From the entries provided below, copy each line that contains the word "sandwich".

Task input START

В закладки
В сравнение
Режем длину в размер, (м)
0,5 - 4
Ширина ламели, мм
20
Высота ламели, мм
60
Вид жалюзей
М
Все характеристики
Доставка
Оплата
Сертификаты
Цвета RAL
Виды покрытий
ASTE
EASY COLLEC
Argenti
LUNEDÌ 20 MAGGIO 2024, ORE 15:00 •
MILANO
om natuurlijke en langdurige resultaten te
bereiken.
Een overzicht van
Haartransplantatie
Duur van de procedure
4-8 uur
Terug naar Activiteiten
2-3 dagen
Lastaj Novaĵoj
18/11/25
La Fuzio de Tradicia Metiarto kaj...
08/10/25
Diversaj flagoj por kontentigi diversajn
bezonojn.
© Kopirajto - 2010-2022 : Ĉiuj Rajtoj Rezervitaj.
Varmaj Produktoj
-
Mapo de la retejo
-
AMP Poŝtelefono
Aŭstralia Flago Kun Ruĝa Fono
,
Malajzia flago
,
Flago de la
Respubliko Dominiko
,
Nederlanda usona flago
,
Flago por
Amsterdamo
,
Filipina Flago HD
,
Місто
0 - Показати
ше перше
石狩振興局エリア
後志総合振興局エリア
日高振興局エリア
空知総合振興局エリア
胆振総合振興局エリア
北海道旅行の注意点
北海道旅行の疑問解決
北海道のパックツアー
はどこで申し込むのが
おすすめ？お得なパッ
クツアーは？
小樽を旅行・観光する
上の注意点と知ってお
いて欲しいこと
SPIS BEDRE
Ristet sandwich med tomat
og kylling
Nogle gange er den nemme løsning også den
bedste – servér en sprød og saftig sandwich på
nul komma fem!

Task input END

Task solution:
Ristet sandwich med tomat
bedste – servér en sprød og saftig sandwich på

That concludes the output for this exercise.